Today: Testing GPT4 Variability in the Clinical Setting
Episode 17914th September 2023 • This Week Health: Newsroom • This Week Health
00:00:00 00:12:32

Transcripts

Today in health, it testing the reproducibility of GPT four in a clinical setting. My name is bill Russell. I'm a former CIO for a 16 hospital system. And creator of this week health, a set of channels and events dedicated to leveraging the power of community. To propel healthcare forward. We want to thank our show sponsors who are investing in developing the next generation of health leaders. Short test artist, site parlance, certified health, notable and service. Now check them out at this week. Health. Dot com slash today. We want to help us out, share this podcast with a friend or colleague, use it as a foundation for daily or weekly discussions on topics that are relevant to you and the industry. They can subscribe wherever they listen to podcasts.

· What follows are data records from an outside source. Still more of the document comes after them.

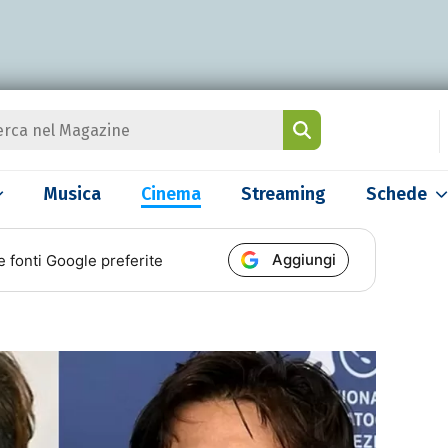
Musica
Cinema
Streaming
Schede
Aggiungi
e fonti Google preferite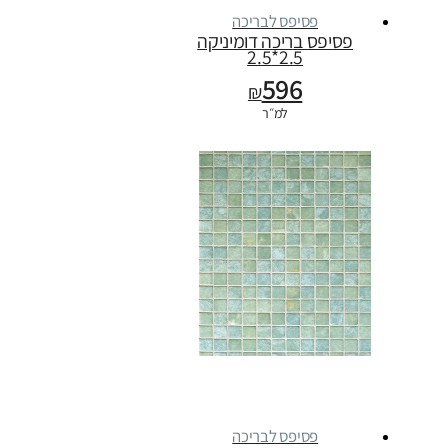
פסיפס לבריכה
פסיפס בריכה דומיניקה
2.5*2.5
596
₪
למ״ר
פסיפס לבריכה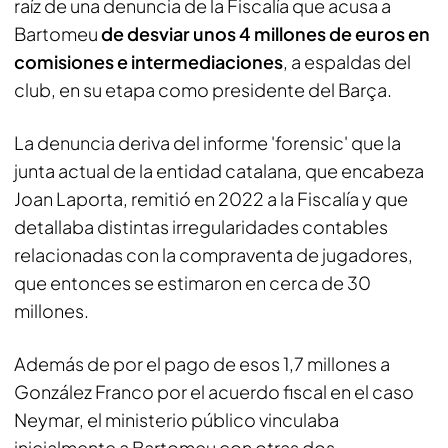
raíz de una denuncia de la Fiscalía que acusa a
Bartomeu
de desviar unos 4 millones de euros en
comisiones e intermediaciones
, a espaldas del
club, en su etapa como presidente del Barça.
La denuncia deriva del informe 'forensic' que la
junta actual de la entidad catalana, que encabeza
Joan Laporta, remitió en 2022 a la Fiscalía y que
detallaba distintas irregularidades contables
relacionadas con la compraventa de jugadores,
que entonces se estimaron en cerca de 30
millones.
Además de por el pago de esos 1,7 millones a
González Franco por el acuerdo fiscal en el caso
Neymar, el ministerio público vinculaba
inicialmente a Bartomeu con otras dos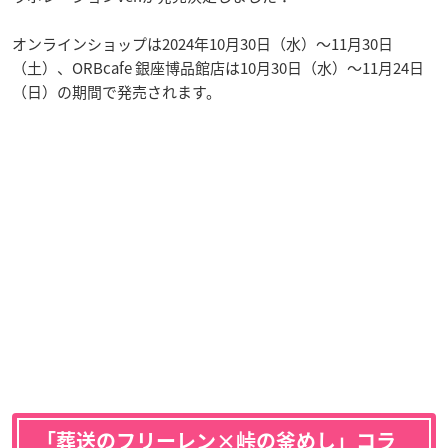
オンラインショップは2024年10月30日（水）〜11月30日
（土）、ORBcafe 銀座博品館店は10月30日（水）〜11月24日
（日）の期間で発売されます。
「葬送のフリーレン×峠の釜めし」コラ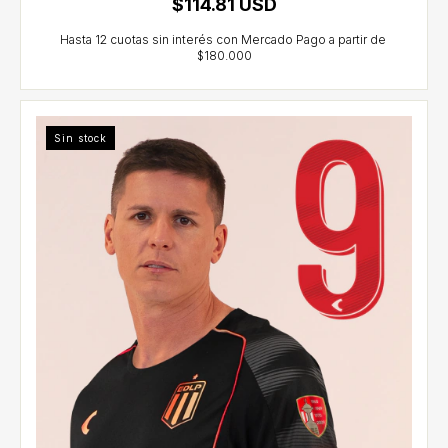
$114.81 USD
Sin stock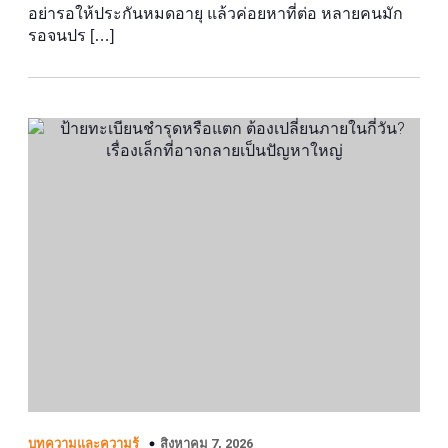
อย่ารอให้ประกันหมดอายุ แล้วค่อยหาที่ต่อ หลายคนมัก
รอจนปร […]
สิงหาคม 7, 2026
บทความและความรู้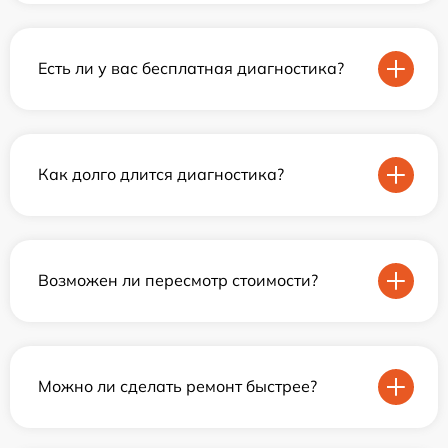
Есть ли у вас бесплатная диагностика?
Как долго длится диагностика?
Возможен ли пересмотр стоимости?
Можно ли сделать ремонт быстрее?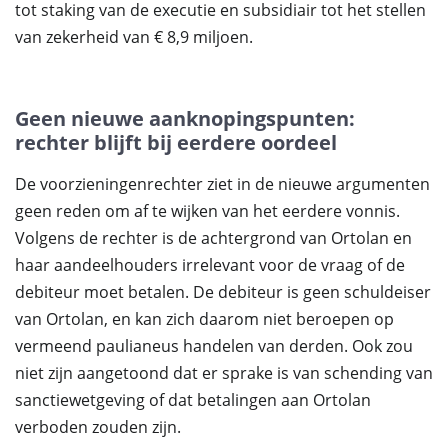
tot staking van de executie en subsidiair tot het stellen
van zekerheid van € 8,9 miljoen.
Geen nieuwe aanknopingspunten:
rechter blijft bij eerdere oordeel
De voorzieningenrechter ziet in de nieuwe argumenten
geen reden om af te wijken van het eerdere vonnis.
Volgens de rechter is de achtergrond van Ortolan en
haar aandeelhouders irrelevant voor de vraag of de
debiteur moet betalen. De debiteur is geen schuldeiser
van Ortolan, en kan zich daarom niet beroepen op
vermeend paulianeus handelen van derden. Ook zou
niet zijn aangetoond dat er sprake is van schending van
sanctiewetgeving of dat betalingen aan Ortolan
verboden zouden zijn.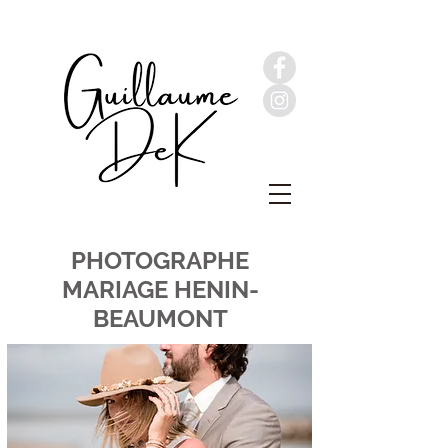
PHOTOGRAPHE
MARIAGE HENIN-
BEAUMONT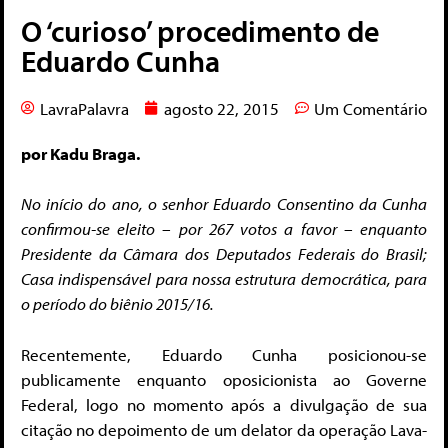
O ‘curioso’ procedimento de
Eduardo Cunha
LavraPalavra
agosto 22, 2015
Um Comentário
por Kadu Braga.
No início do ano, o senhor Eduardo Consentino da Cunha
confirmou-se eleito – por 267 votos a favor – enquanto
Presidente da Câmara dos Deputados Federais do Brasil;
Casa indispensável para nossa estrutura democrática, para
o período do biênio 2015/16.
Recentemente, Eduardo Cunha posicionou-se
publicamente enquanto oposicionista ao Governe
Federal, logo no momento após a divulgação de sua
citação no depoimento de um delator da operação Lava-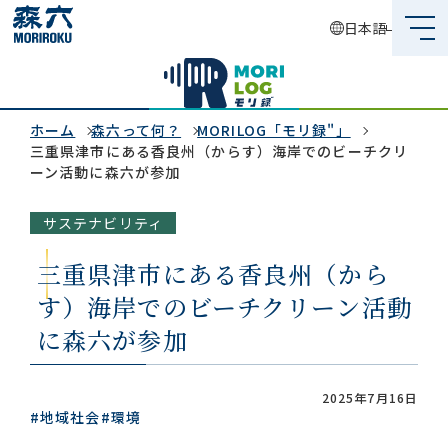
日本語
森六って何？
企業情報
ホーム
森六って何？
MORILOG「モリ録"」
三重県津市にある香良州（からす）海岸でのビーチクリ
ーン活動に森六が参加
事業内容
サステナビリティ
サステナビリティ
三重県津市にある香良州（から
投資家情報
す）海岸でのビーチクリーン活動
採用情報
に森六が参加
2025年7月16日
#地域社会
#環境
グローバルネットワーク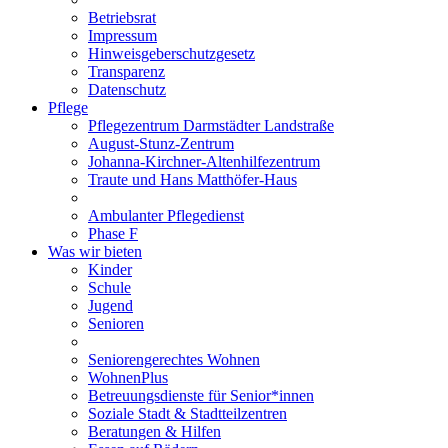
Betriebsrat
Impressum
Hinweisgeberschutzgesetz
Transparenz
Datenschutz
Pflege
Pflegezentrum Darmstädter Landstraße
August-Stunz-Zentrum
Johanna-Kirchner-Altenhilfezentrum
Traute und Hans Matthöfer-Haus
Ambulanter Pflegedienst
Phase F
Was wir bieten
Kinder
Schule
Jugend
Senioren
Seniorengerechtes Wohnen
WohnenPlus
Betreuungsdienste für Senior*innen
Soziale Stadt & Stadtteilzentren
Beratungen & Hilfen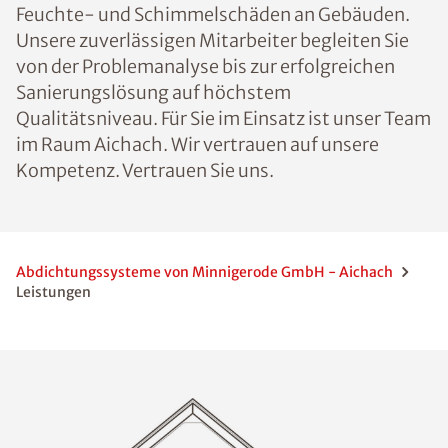
Feuchte- und Schimmelschäden an Gebäuden.
Unsere zuverlässigen Mitarbeiter begleiten Sie
von der Problemanalyse bis zur erfolgreichen
Sanierungslösung auf höchstem
Qualitätsniveau. Für Sie im Einsatz ist unser Team
im Raum Aichach. Wir vertrauen auf unsere
Kompetenz. Vertrauen Sie uns.
Abdichtungssysteme von Minnigerode GmbH - Aichach
Leistungen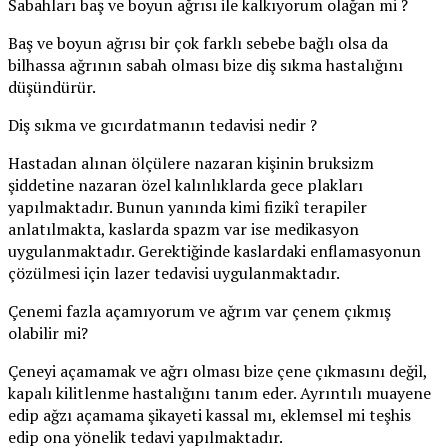
Sabahları baş ve boyun ağrısı ile kalkıyorum olağan mi ?
Baş ve boyun ağrısı bir çok farklı sebebe bağlı olsa da
bilhassa ağrının sabah olması bize diş sıkma hastalığını
düşündürür.
Diş sıkma ve gıcırdatmanın tedavisi nedir ?
Hastadan alınan ölçülere nazaran kişinin bruksizm
şiddetine nazaran özel kalınlıklarda gece plakları
yapılmaktadır. Bunun yanında kimi fizikî terapiler
anlatılmakta, kaslarda spazm var ise medikasyon
uygulanmaktadır. Gerektiğinde kaslardaki enflamasyonun
çözülmesi için lazer tedavisi uygulanmaktadır.
Çenemi fazla açamıyorum ve ağrım var çenem çıkmış
olabilir mi?
Çeneyi açamamak ve ağrı olması bize çene çıkmasını değil,
kapalı kilitlenme hastalığını tanım eder. Ayrıntılı muayene
edip ağzı açamama şikayeti kassal mı, eklemsel mi teşhis
edip ona yönelik tedavi yapılmaktadır.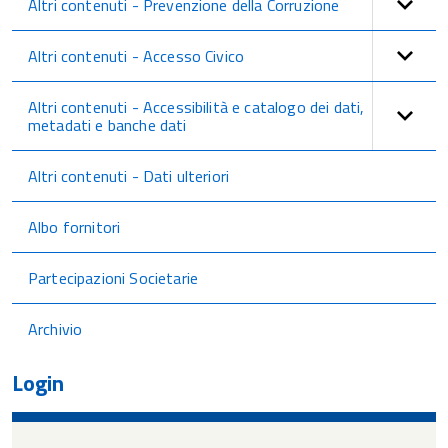
Altri contenuti - Prevenzione della Corruzione
Altri contenuti - Accesso Civico
Altri contenuti - Accessibilità e catalogo dei dati,
metadati e banche dati
Altri contenuti - Dati ulteriori
Albo fornitori
Partecipazioni Societarie
Archivio
Login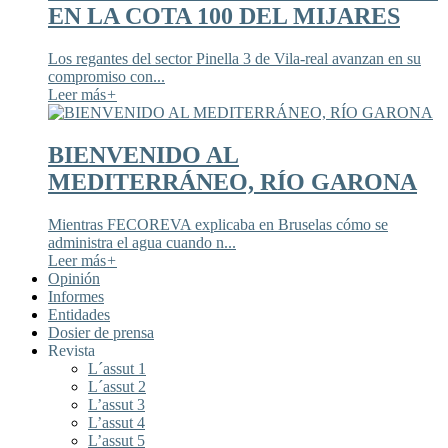
EN LA COTA 100 DEL MIJARES
Los regantes del sector Pinella 3 de Vila-real avanzan en su
compromiso con...
Leer más
+
BIENVENIDO AL
MEDITERRÁNEO, RÍO GARONA
Mientras FECOREVA explicaba en Bruselas cómo se
administra el agua cuando n...
Leer más
+
Opinión
Informes
Entidades
Dosier de prensa
Revista
L´assut 1
L´assut 2
L’assut 3
L’assut 4
L’assut 5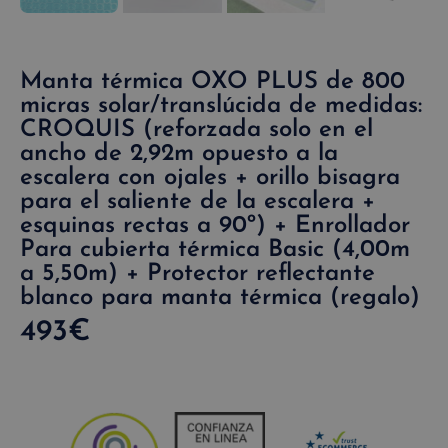
Manta térmica OXO PLUS de 800
micras solar/translúcida de medidas:
CROQUIS (reforzada solo en el
ancho de 2,92m opuesto a la
escalera con ojales + orillo bisagra
para el saliente de la escalera +
esquinas rectas a 90º) + Enrollador
Para cubierta térmica Basic (4,00m
a 5,50m) + Protector reflectante
blanco para manta térmica (regalo)
493
€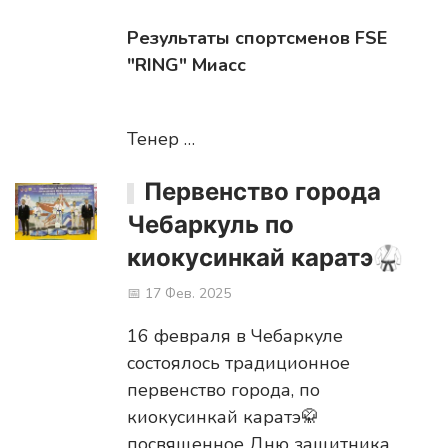
Результаты спортсменов FSE
"RING" Миасс
Тенер …
Первенство города
Чебаркуль по
киокусинкай каратэ🥋
📅 17 Фев. 2025
16 февраля в Чебаркуле
состоялось традиционное
первенство города, по
киокусинкай каратэ🥋
посвященное Дню защитника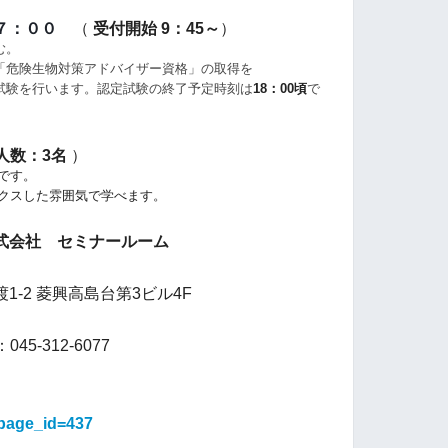
７：００
（
受付開始 9：45～
）
む。
「危険生物対策アドバイザー資格」の取得を
験を行います。認定試験の終了予定時刻は
18：00頃
で
人数：3名
）
です。
クスした雰囲気で学べます。
式会社 セミナールーム
-2 菱興高島台第3ビル4F
045-312-6077
?page_id=437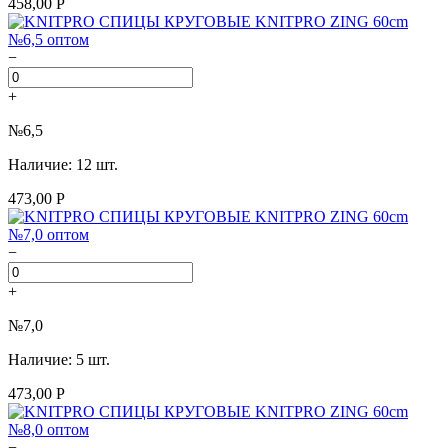
458,00 Р
−
+
№6,5
Наличие: 12 шт.
473,00 Р
−
+
№7,0
Наличие: 5 шт.
473,00 Р
−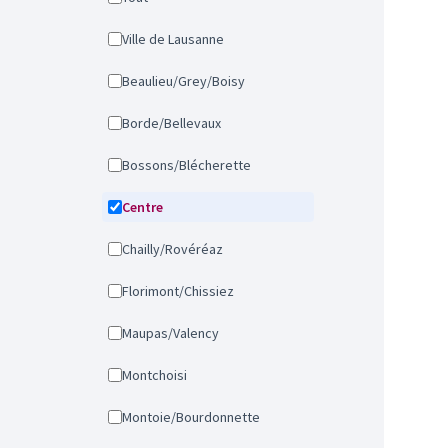
Ville de Lausanne
Beaulieu/Grey/Boisy
Borde/Bellevaux
Bossons/Blécherette
Centre
Chailly/Rovéréaz
Florimont/Chissiez
Maupas/Valency
Montchoisi
Montoie/Bourdonnette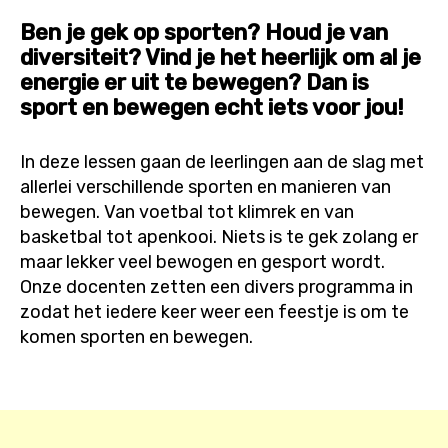
Ben je gek op sporten? Houd je van
diversiteit? Vind je het heerlijk om al je
energie er uit te bewegen? Dan is
sport en bewegen echt iets voor jou!
In deze lessen gaan de leerlingen aan de slag met
allerlei verschillende sporten en manieren van
bewegen. Van voetbal tot klimrek en van
basketbal tot apenkooi. Niets is te gek zolang er
maar lekker veel bewogen en gesport wordt.
Onze docenten zetten een divers programma in
zodat het iedere keer weer een feestje is om te
komen sporten en bewegen.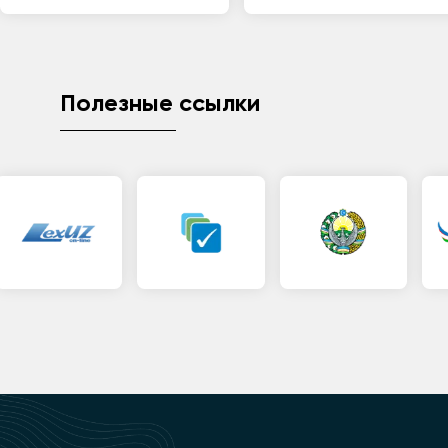
Полезные ссылки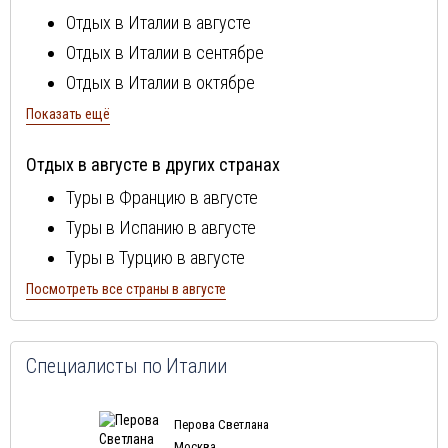
Тосканcкая ривьера
Отдых в Италии в августе
Флоренция
Отдых в Италии в сентябре
Эмилия Романия
Отдых в Италии в октябре
Отдых в Италии в ноябре
Показать ещё
Отдых в Италии в декабре
Отдых в августе в других странах
Отдых в Италии в январе
Туры в Францию в августе
Отдых в Италии в феврале
Туры в Испанию в августе
Отдых в Италии в марте
Туры в Турцию в августе
Отдых в Италии в апреле
Туры в Болгарию в августе
Посмотреть все страны в августе
Отдых в Италии в мае
Туры в Португалию в августе
Отдых в Италии в июне
Туры в Египет в августе
Отдых в Италии в июле
Специалисты по Италии
Туры в Кипр в августе
Туры в Швейцарию в августе
Перова Светлана
Туры в ОАЭ в августе
Москва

All right today, I'm at one of the 2 29 round table events. With, , some security officers, some healthcare leaders, and we're going to have some discussions around that. The exciting news around. That is that, , we've raised another $5,000 for childhood cancer. And every time we get together, we ask the sponsors to contribute on behalf of the members. Who come to the 2 29 events. And, , these sponsors stepped up and contributed another $5,000. So we are up over $55,000 for the year on our goal of 50,000. So we really appreciate. Your generosity and generosity of everybody involved. If you want to contribute, go ahead and hit our website top right-hand column. You're gonna see a logo for the lemonade. Stand, click on that to give today. We believe in the generosity of our community and we thank you. In advance. All right. I love it when, , you know, things progress. I don't know how to say it any differently. So, , did a podcast. And we talked about, , John Comments on generative AI and how it's not reliable. And th the main topic there was that generative AI is probabilistic and not deterministic. So most algorithms are deterministic. They have a set of rules that you take, , some, ask some data and you pass it through a set of rules that it comes out with the same thing.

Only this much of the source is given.